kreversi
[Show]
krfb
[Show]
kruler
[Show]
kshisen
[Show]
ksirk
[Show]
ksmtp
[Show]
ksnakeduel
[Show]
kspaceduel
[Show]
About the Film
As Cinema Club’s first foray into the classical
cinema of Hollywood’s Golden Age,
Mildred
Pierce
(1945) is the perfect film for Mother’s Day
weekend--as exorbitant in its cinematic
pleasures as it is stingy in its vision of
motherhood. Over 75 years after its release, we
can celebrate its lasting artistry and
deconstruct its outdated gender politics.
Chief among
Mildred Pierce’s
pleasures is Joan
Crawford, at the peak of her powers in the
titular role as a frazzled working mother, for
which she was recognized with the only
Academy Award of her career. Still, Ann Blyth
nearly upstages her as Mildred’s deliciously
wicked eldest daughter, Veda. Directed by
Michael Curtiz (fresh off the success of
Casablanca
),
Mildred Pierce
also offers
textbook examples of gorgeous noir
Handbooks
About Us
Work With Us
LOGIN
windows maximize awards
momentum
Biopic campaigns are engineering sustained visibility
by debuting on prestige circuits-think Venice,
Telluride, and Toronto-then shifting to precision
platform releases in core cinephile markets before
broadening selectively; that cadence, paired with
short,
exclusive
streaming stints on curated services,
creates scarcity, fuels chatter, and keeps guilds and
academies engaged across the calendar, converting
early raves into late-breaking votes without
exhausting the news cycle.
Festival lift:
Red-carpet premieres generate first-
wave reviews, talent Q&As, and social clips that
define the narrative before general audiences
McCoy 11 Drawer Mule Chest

...

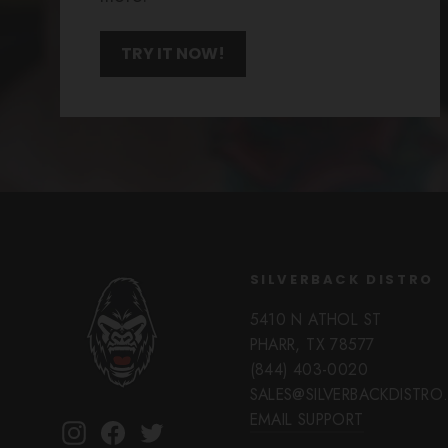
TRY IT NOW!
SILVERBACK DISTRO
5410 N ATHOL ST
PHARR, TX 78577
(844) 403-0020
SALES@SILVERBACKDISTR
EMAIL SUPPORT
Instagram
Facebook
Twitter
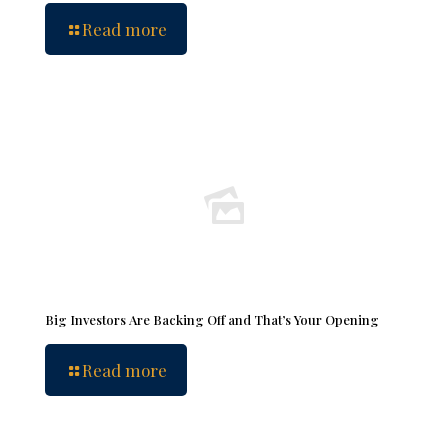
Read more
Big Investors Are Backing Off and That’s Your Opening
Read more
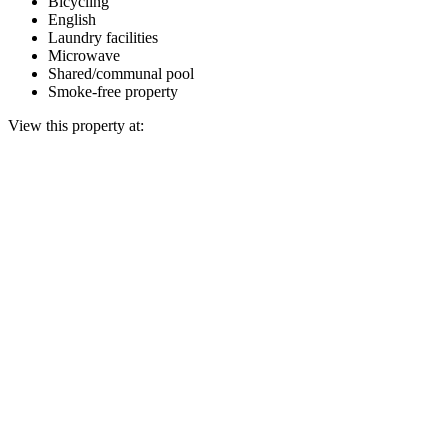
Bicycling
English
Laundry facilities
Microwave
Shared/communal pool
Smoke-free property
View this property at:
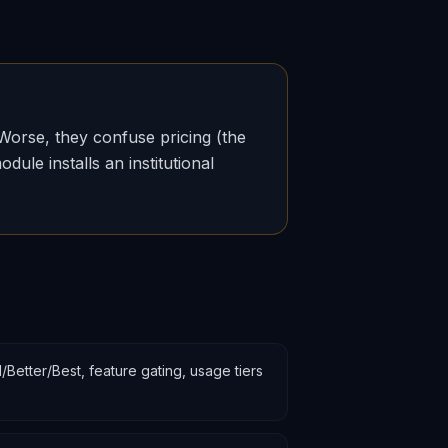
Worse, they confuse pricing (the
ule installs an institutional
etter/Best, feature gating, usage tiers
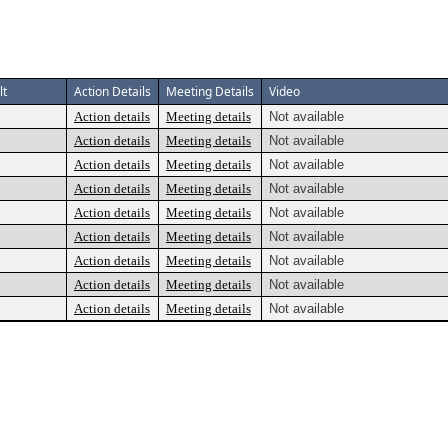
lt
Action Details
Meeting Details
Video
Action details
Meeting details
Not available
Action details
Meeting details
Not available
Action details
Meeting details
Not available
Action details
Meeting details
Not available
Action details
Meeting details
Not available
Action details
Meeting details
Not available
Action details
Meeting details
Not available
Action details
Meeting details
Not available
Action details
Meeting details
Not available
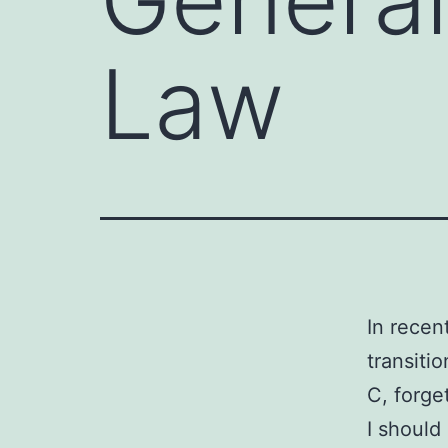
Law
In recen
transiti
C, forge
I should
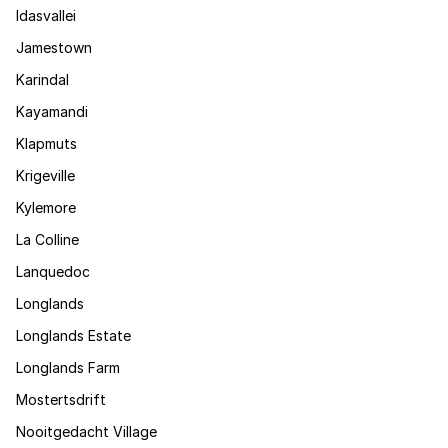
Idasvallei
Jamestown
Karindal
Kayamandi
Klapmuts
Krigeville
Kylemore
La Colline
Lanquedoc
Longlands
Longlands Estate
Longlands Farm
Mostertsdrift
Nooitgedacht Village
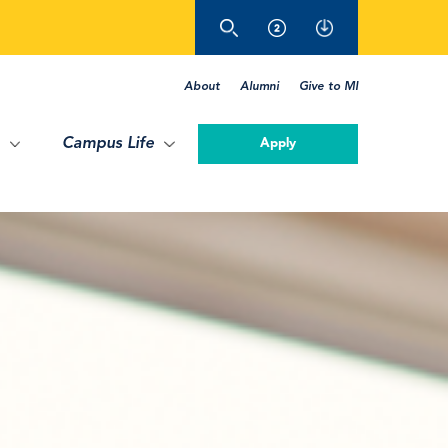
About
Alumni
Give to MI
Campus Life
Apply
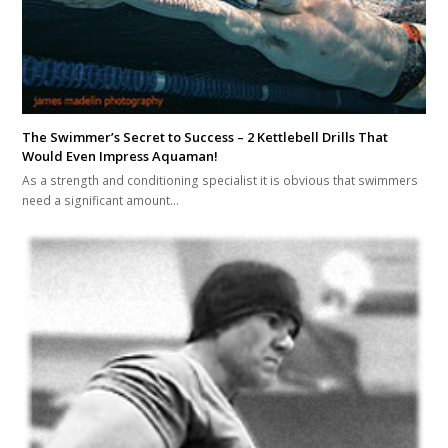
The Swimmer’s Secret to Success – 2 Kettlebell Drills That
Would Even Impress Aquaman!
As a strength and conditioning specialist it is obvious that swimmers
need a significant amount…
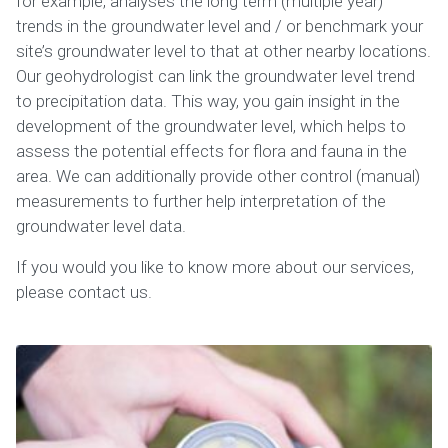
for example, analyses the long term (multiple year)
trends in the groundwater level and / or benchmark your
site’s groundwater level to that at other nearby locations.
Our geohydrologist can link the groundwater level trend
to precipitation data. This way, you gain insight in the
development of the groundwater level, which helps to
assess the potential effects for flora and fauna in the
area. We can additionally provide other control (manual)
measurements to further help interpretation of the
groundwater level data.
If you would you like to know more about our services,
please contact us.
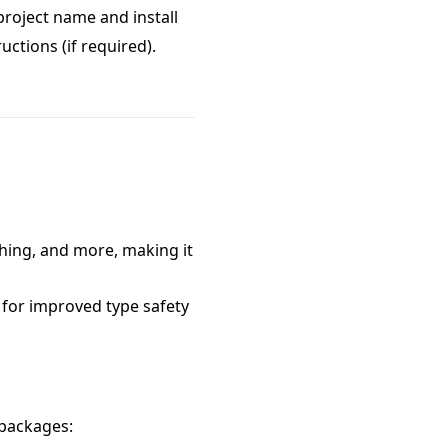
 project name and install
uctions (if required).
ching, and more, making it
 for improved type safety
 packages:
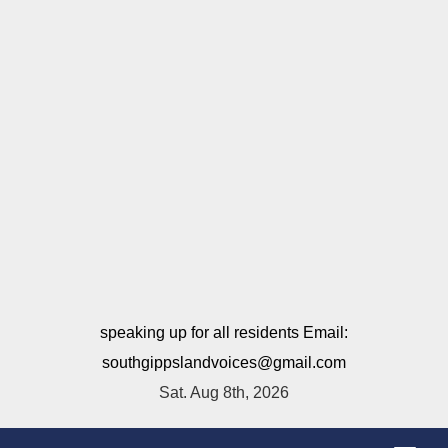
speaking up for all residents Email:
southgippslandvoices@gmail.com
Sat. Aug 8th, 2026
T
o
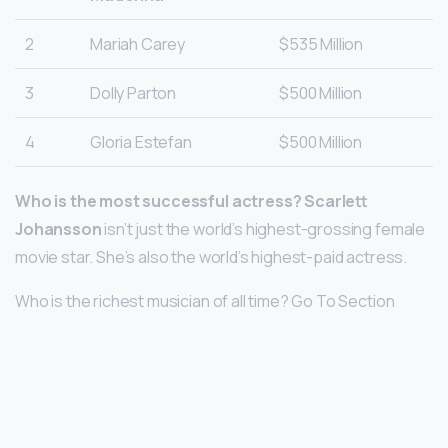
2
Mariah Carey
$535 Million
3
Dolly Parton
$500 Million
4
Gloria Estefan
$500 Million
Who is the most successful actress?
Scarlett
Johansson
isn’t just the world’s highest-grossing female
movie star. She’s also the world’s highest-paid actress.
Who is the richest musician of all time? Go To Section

---

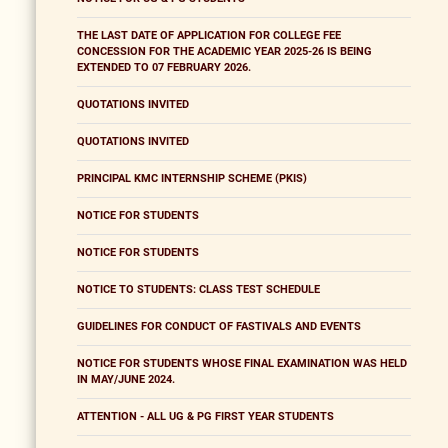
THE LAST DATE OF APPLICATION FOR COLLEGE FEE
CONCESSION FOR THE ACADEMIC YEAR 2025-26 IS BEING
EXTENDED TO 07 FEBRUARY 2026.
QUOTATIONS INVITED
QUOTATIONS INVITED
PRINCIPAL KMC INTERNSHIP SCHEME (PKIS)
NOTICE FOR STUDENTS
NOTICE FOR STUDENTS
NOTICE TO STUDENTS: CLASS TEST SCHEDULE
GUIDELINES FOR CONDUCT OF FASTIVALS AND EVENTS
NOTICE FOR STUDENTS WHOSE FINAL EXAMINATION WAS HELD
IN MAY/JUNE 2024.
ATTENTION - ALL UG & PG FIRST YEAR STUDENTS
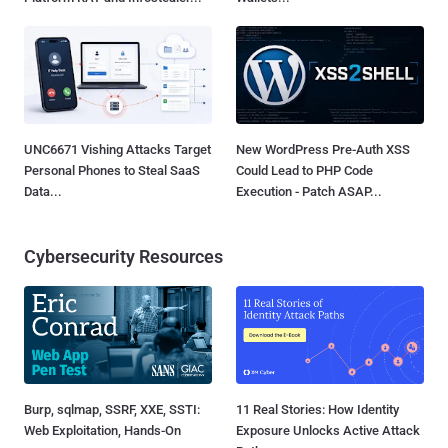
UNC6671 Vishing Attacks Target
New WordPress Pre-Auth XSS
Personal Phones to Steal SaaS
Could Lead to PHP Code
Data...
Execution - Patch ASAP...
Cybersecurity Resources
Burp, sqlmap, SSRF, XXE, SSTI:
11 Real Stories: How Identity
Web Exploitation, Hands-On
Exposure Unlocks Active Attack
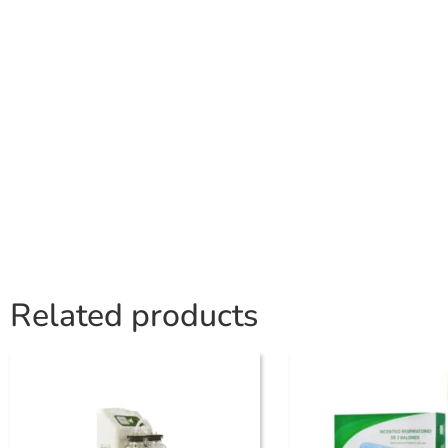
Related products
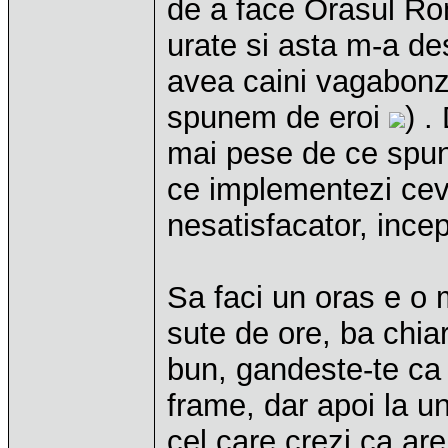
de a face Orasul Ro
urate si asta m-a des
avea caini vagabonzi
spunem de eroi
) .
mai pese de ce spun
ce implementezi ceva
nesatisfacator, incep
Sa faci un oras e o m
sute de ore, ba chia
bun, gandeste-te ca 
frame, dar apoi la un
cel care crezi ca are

What to do =
Each line between the one holding "EMAIL SUPPORT" and the one holding "ule installs an institutional", inclusive, should be copied exactly as it appears above, and pictures should be omitted.

Reply =
EMAIL SUPPORT
Instagram
Facebook
Twitter
Read more
Big Investors Are Backing Off and That’s Your Opening
Read more
Bicycling
English
Laundry facilities
Microwave
Shared/communal pool
Smoke-free property
View this property at:
Worse, they confuse pricing (the
ule installs an institutional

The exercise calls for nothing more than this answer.